For my senior design project, our team of 4 mechanical engineers was tasked with designing a system that could non-invasively create a Digital Terrain Model (DTM) of a 100m x 100m area on a budget of $1000 in a semester. The DTM should only include the bare earth area, removing building and foliage from the model. This seemed like an extremely daunting task at the beginning given the scope of the project. While we were not quite able to meet all of those requirements, we were able to design and build a really cool system capable of creating point cloud models of an area of interest. The project almost entirely in C++ with the exception of one Python script used to remotely control the system from a laptop.

After considering a few different ways to collect the scan, we settled on using a plane lidar mounted on a robot that would travel across a rope mounted between two posts. By keeping track of the robot’s position across the rope and associating it with the plane data we are able to create a full 3D scan. The system was base on the Slamtec rpLidar A2M8 plane lidar because it has better range than some of the other rpLidar models and becuase it is one of the only lidar systems we could afford even though it still took nearly half of our budget. We used the SDK provided by Slamtec to interface with the sensor and then wrapped it with our own interface to make it easier for us to work with. To test the sensor, we made a custom UI using Qt and OpenGL to visualize the scans and ran simple 2D scans of different rooms and hallways.

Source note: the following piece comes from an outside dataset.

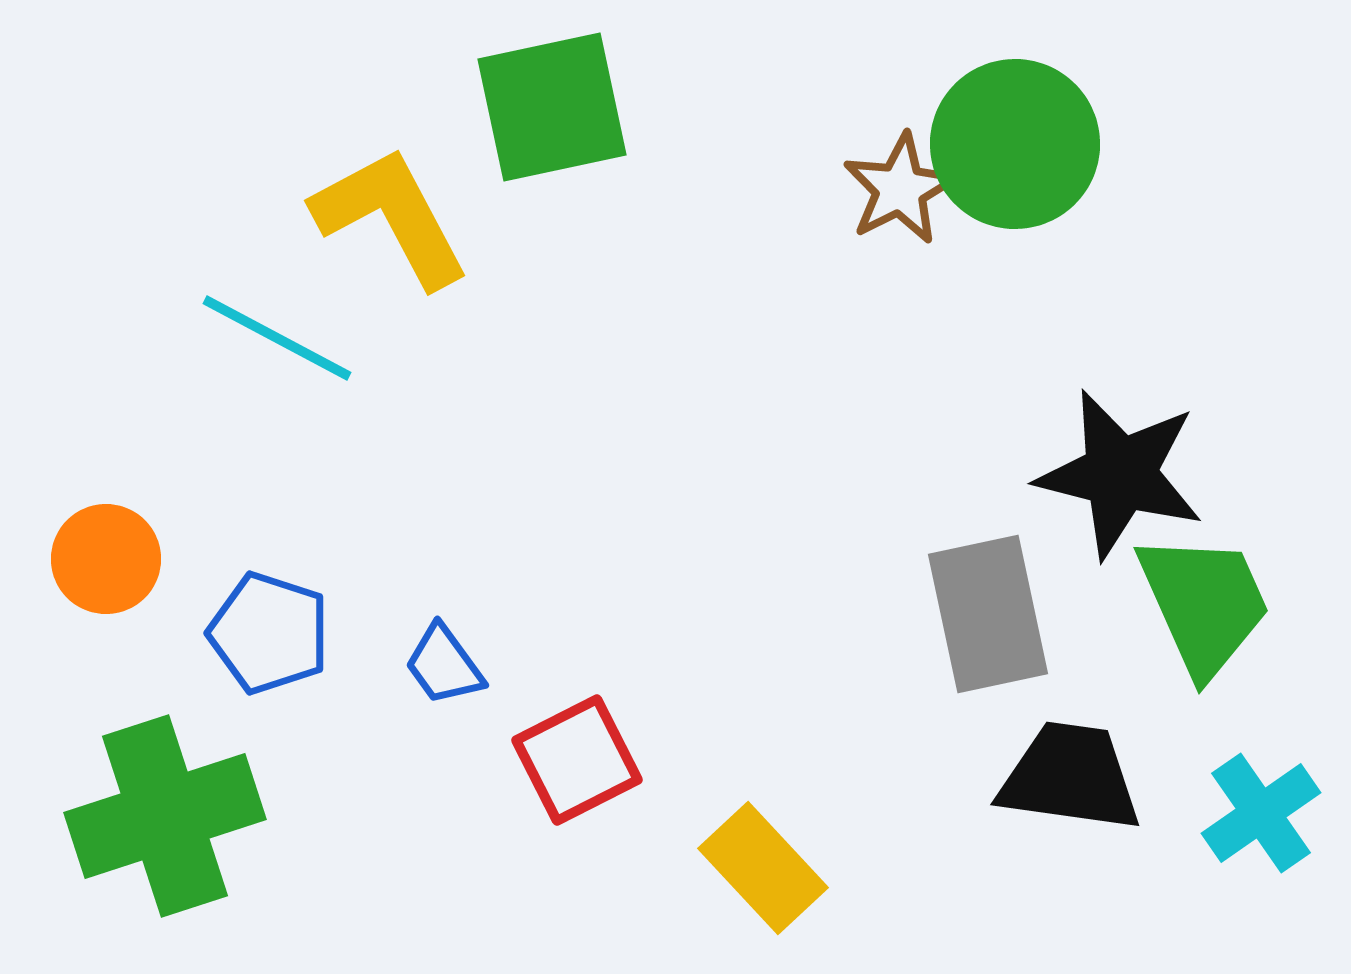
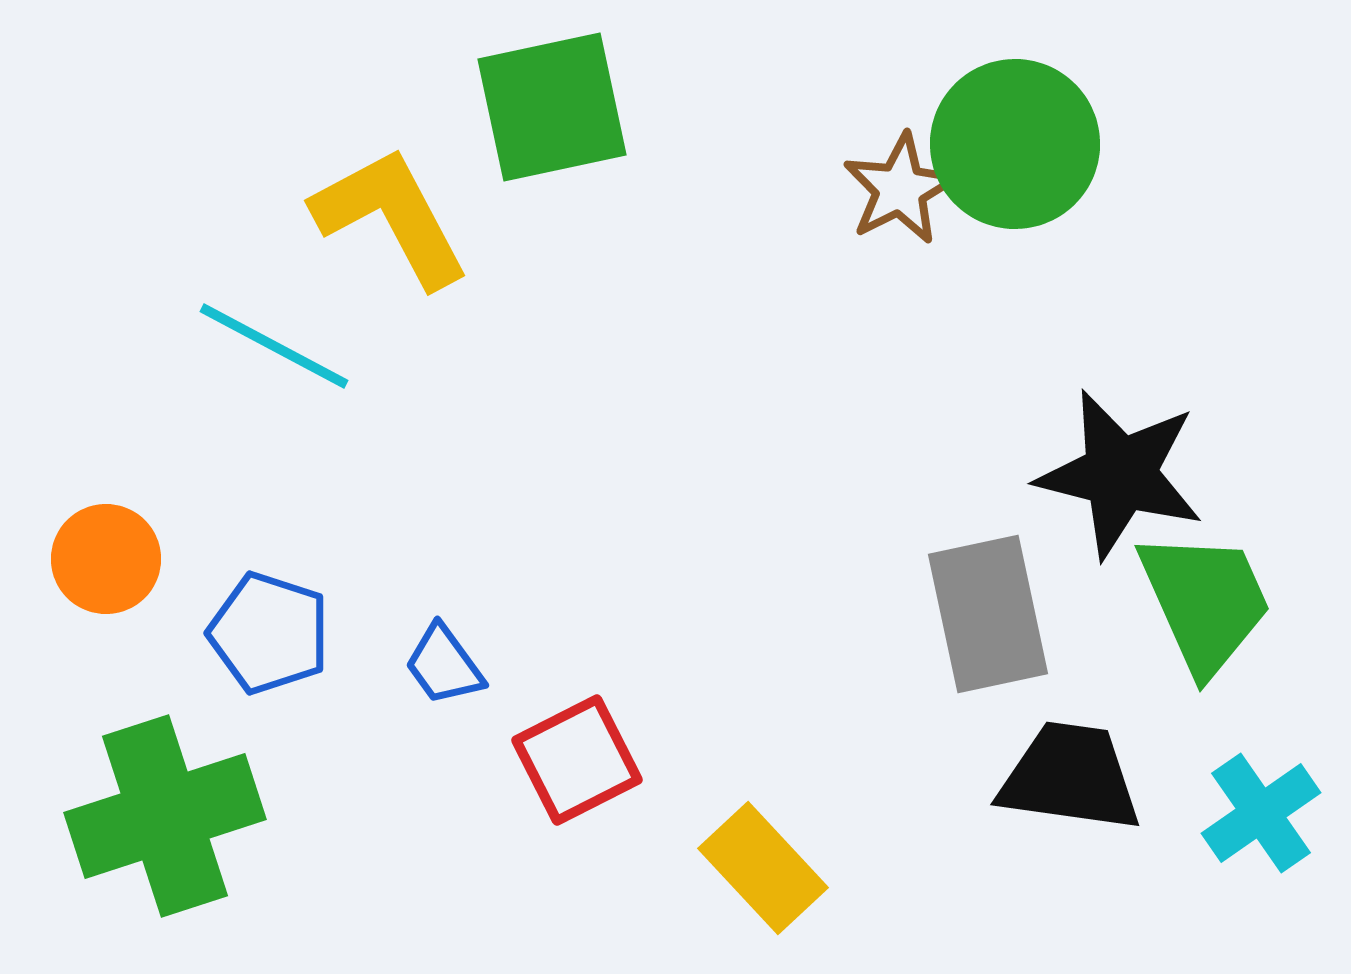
cyan line: moved 3 px left, 8 px down
green trapezoid: moved 1 px right, 2 px up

To get the robot to move across a rope, we used a set of two geared DC motors controlled with an H-bridge. These motors came packaged with rotary encoders which we used to determine how far the robot has traveled along the rope. The motors mount to a single drive shaft and compressed between a set of pulleys. We knurled the pulley on the driveshaft on the lathe to create friction against the rope and prevents the rope from slipping. In order to compress the two pulleys, we used a spring latch. In addition, the whole top half of the mechanism separates from the system allowing the user to clip the robot to a pre-strung rope without having to untie the cable and thread it through. To prevent off axis loading on the motors, we used a set of bevel gears to convert power from the motors to the driving pulley and a set of bearing along the shaft also help manage the loading. All of the mechanical parts of the robot were either 3D printed by the team or machined from aluminum either on the mill, lathe, laser cutter or CNC.

The robot is controlled over a USB radio telemetry module and receives high level commands from the control UI on a laptop, and the system sends some of the point-cloud data back over radio. Unfortunately, the radio does not have the high bandwidth needed to send the dense point cloud, so only some data is sent back while the full point cloud is logged to the robot. The computational core of the robot is a Raspberry Pi 3B+ which is set up to log the point-cloud data to the SD card. The system is power by a 3S2P 10,000mAh Li-Po battery pack which gets stepped down to 5V for the logic circuitry and used directly to power the motors.

We designed a custom Pi-Hat shield for the system, ordered PCB’s and assembled the components and connectors to clean up the wiring and make the system easier to use. We added an ADC and voltage divider to monitor battery voltage and disable the motors and lidar when the batteries begin to run low.

The software is set up on the pi a system of nodes that control different functionality which all communicate using LCM. All the data collected by the lidar is handled using PCL in C++. The data collected by the robot is incrementally saved on the SD and then concatenated and exported at the end of the scan as a .pcd. This can be opened in the PCL viewer, the custom viewer we developed and can also be register with other point clouds using PCL’s registration API and post processed using the PCL filtering tools. We used a Progressive Morphological Filter base on the paper published by Zhang et al. to segment our return in to ground and non-ground returns.

At University or Rochester design day we demoed our system on an area with a set of traffic cones, on the scan below you can see the outlines of traffic cones and even the legs and feet of a few spectators watching the demo.